La baldosa de Bilbao, un símbolo que salta de las calles a las pastelerías en forma de dulce

El dulce combina diferentes ingredientes como toffee, café y caramelo, además de gelatina y nata
La imagen de las calles levantadas y de las conocidas baldosas presentes en el pavimento le llevó a pensar en trasladar ese elemento tan reconocible de la ciudad a la pastelería
BilbaoBilbao tiene uno de esos símbolos que resulta difícil no reconocer cuando se pasea por la ciudad. La característica baldosa bilbaína, presente en buena parte de sus calles, ha dejado de ser únicamente un elemento del paisaje urbano para convertirse también en un producto gastronómico. La pastelería Don Manuel ha trasladado su característica forma al mundo de los dulces y ha creado una elaboración que reproduce su aspecto, pero que, en lugar de pisarse, se corta y se come.
La idea surgió, según explica el responsable de su elaboración en el vídeo publicado por Euskadi Quédate, al observar las obras que durante años han transformado diferentes zonas de Bilbao. La imagen de las calles levantadas y de las conocidas baldosas presentes en el pavimento le llevó a pensar en trasladar ese elemento tan reconocible de la ciudad a la pastelería.
El paso siguiente fue llevar una baldosa al gremio para utilizarla como referencia y crear un molde con su característica silueta. A partir de ahí comenzó el proceso para convertir la inspiración urbana en un postre.
Café, caramelo y toffee para reproducir la baldosa
El dulce combina diferentes elaboraciones y sabores. Entre sus ingredientes aparecen toffee, café y caramelo, además de gelatina y nata. El caramelo, según se explica, se prepara en el propio establecimiento.

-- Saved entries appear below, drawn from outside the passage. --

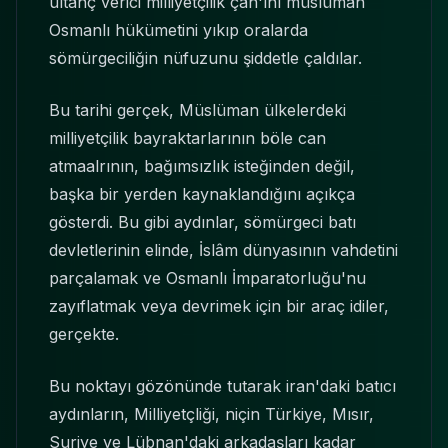
uıtanç verici milliyetçilik çan'ını müslüman
Osmanlı hükümetini yıkıp oralarda
sömürgeciliğin nüfuzunu şiddetle çaldılar.
Bu tarihi gerçek, Müslüman ülkelerdeki
milliyetçilik bayraktarlarının böle can
atmaalrının, bağımsızlık isteğinden değil,
başka bir yerden kaynaklandığını açıkça
gösterdi. Bu gibi aydınlar, sömürgeci batı
devletlerinin elinde, İslâm dünyasının vahdetini
parçalamak ve Osmanlı İmparatorluğu'nu
zayıflatmak veya devrimek için bir araç idiler,
gerçekte.
Bu noktayı gözönünde tutarak iran'daki batıcı
aydınların, Milliyetçliği, niçin Türkiye, Mısır,
Suriye ve Lübnan'daki arkadaşları kadar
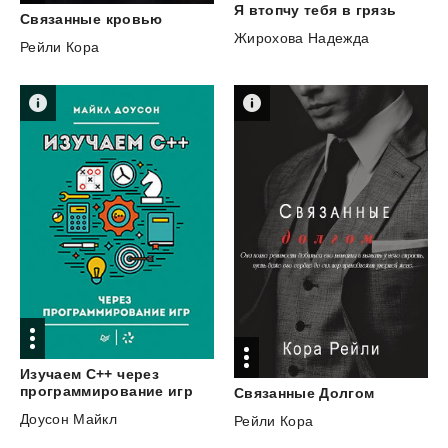
Я
втопчу
тебя
в
грязь
Связанные
кровью
Жирохова Надежда
Рейли Кора
Изучаем C++ через
программирование игр
Связанные
Долгом
Доусон Майкл
Рейли Кора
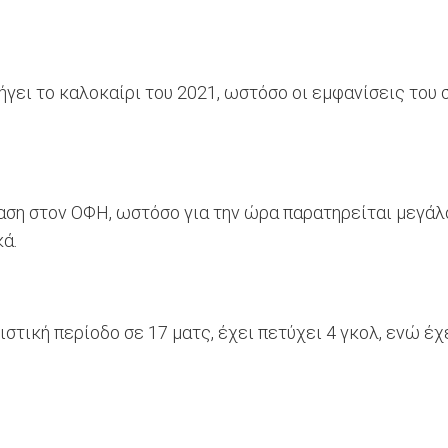
γει το καλοκαίρι του 2021, ωστόσο οι εμφανίσεις του 
ση στον ΟΦΗ, ωστόσο για την ώρα παρατηρείται μεγάλο 
κά.
τική περίοδο σε 17 ματς, έχει πετύχει 4 γκολ, ενώ έχει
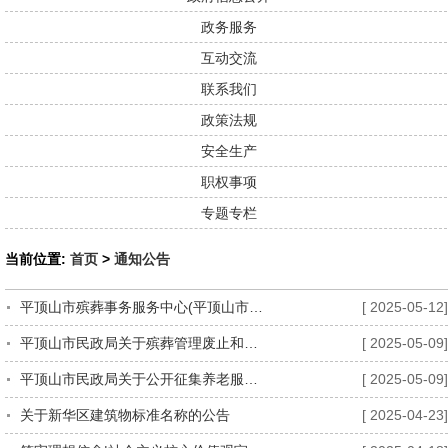
政务服务
互动交流
联系我们
政策法规
安全生产
职权事项
专题专栏
当前位置:
首页
>
通知公告
平顶山市殡葬事务服务中心(平顶山市殡仪馆)采购意向
[ 2025-05-12]
平顶山市民政局关于殡葬管理废止和失效的规范性文件的公示
[ 2025-05-09]
平顶山市民政局关于公开征集养老服务突出问题专项整治问题线索的公告
[ 2025-05-09]
关于新华区建筑物标准名称的公告
[ 2025-04-23]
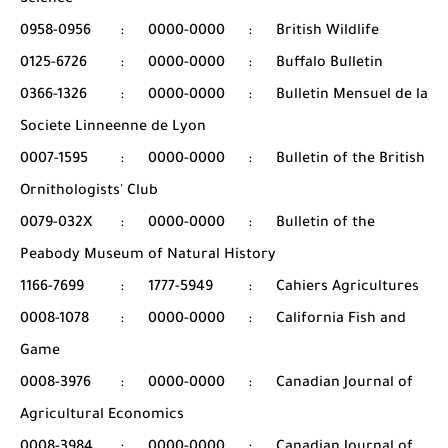
Science
0958-0956
:
0000-0000
:
British Wildlife
0125-6726
:
0000-0000
:
Buffalo Bulletin
0366-1326
:
0000-0000
:
Bulletin Mensuel de la
Societe Linneenne de Lyon
0007-1595
:
0000-0000
:
Bulletin of the British
Ornithologists' Club
0079-032X
:
0000-0000
:
Bulletin of the
Peabody Museum of Natural History
1166-7699
:
1777-5949
:
Cahiers Agricultures
0008-1078
:
0000-0000
:
California Fish and
Game
0008-3976
:
0000-0000
:
Canadian Journal of
Agricultural Economics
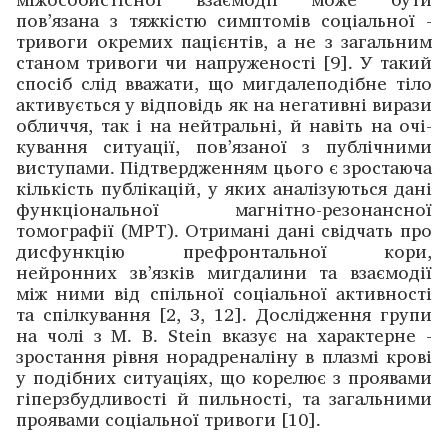
пов’язана з тяжкістю симптомів соціальної ­
тривоги окремих пацієнтів, а не з загальним
станом тривоги чи напруженості [9]. У такий
спосіб слід вважати, що мигдалеподібне тіло
активується у відповідь як на негативні вирази
обличчя, так і на нейтральні, й навіть на очі­
кування ситуації, пов’язаної з публічними
виступами. Підтвердженням цього є зростаюча
кількість публікацій, у яких аналізуються дані
функціональної магнітно-­резонансної
томографії (МРТ). Отримані дані свідчать про
дисфункцію префронтальної кори,
нейронних зв’язків мигдалини та взаємодії
між ними від спільної соціальної активності
та спілкування [2, 3, 12]. Дослідження групи
на чолі з М. В. Stein вказує на характерне ­
зростання рівня норадреналіну в плазмі крові
у подібних ситу­аціях, що корелює з проявами
гіперзбудливості й пиль­ності, та загальними
проявами соціальної тривоги [10].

Como ocurre con otras elaboraciones de pastelería, el proceso comienza con una masa que sirve de base. Para preparar una de las partes de la receta se pone a hervir azúcar junto con gelatina y nata. Paralelamente, se prepara el caramelo, que posteriormente se mezcla con las yemas.

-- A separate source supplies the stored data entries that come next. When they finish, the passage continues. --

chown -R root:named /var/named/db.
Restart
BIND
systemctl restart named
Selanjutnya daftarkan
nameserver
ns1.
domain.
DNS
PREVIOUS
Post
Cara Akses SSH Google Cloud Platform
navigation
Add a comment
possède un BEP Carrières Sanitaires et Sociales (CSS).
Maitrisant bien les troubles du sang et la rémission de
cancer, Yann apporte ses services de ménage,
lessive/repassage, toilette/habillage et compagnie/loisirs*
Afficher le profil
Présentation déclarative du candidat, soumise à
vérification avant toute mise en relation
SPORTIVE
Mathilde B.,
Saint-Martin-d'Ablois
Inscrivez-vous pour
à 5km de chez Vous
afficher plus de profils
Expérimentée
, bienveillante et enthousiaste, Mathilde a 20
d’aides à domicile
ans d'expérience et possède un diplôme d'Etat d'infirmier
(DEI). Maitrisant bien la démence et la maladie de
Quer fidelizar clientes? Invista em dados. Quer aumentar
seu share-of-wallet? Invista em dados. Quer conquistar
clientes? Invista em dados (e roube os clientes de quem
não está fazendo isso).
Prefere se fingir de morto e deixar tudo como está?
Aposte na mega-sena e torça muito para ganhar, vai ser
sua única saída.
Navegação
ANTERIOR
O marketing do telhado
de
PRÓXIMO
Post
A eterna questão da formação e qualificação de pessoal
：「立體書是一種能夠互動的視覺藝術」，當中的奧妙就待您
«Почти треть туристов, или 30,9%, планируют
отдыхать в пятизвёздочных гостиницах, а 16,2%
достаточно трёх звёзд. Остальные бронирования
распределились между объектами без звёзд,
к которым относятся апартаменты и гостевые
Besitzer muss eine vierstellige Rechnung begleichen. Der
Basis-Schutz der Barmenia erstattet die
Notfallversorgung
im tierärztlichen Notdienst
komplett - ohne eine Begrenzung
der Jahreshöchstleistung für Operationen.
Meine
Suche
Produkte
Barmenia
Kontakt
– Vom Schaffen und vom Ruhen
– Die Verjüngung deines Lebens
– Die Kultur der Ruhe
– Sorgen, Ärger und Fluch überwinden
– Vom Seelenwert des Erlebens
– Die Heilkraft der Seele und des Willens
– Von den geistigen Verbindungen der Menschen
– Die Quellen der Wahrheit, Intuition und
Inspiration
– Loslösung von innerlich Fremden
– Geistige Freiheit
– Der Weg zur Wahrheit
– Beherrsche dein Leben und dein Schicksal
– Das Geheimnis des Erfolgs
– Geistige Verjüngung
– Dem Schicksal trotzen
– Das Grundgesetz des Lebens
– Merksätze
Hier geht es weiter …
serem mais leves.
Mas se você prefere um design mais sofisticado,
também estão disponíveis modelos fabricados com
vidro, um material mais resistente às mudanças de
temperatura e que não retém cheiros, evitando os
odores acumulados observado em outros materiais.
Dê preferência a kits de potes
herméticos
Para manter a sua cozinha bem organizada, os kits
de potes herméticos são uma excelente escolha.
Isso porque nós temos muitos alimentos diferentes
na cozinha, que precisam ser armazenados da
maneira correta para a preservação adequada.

Una vez realizada esta preparación, se divide en dos recipientes. Es entonces cuando se incorporan los dos sabores que caracterizan al dulce: el café y el caramelo. La elaboración debe enfriarse antes de continuar, ya que posteriormente se incorpora la nata.
El resultado son dos preparaciones diferentes que permiten construir las distintas capas y sabores de la baldosa dulce. A ellas se añade también el toffee, que se utiliza posteriormente como cobertura.
Una vez preparada la mezcla, llega uno de los momentos fundamentales para conseguir que el postre mantenga la forma que lo hace reconocible. La elaboración se introduce en un molde con la silueta de la baldosa bilbaína y permanece aproximadamente una hora y media en el congelador para adquirir la consistencia necesaria.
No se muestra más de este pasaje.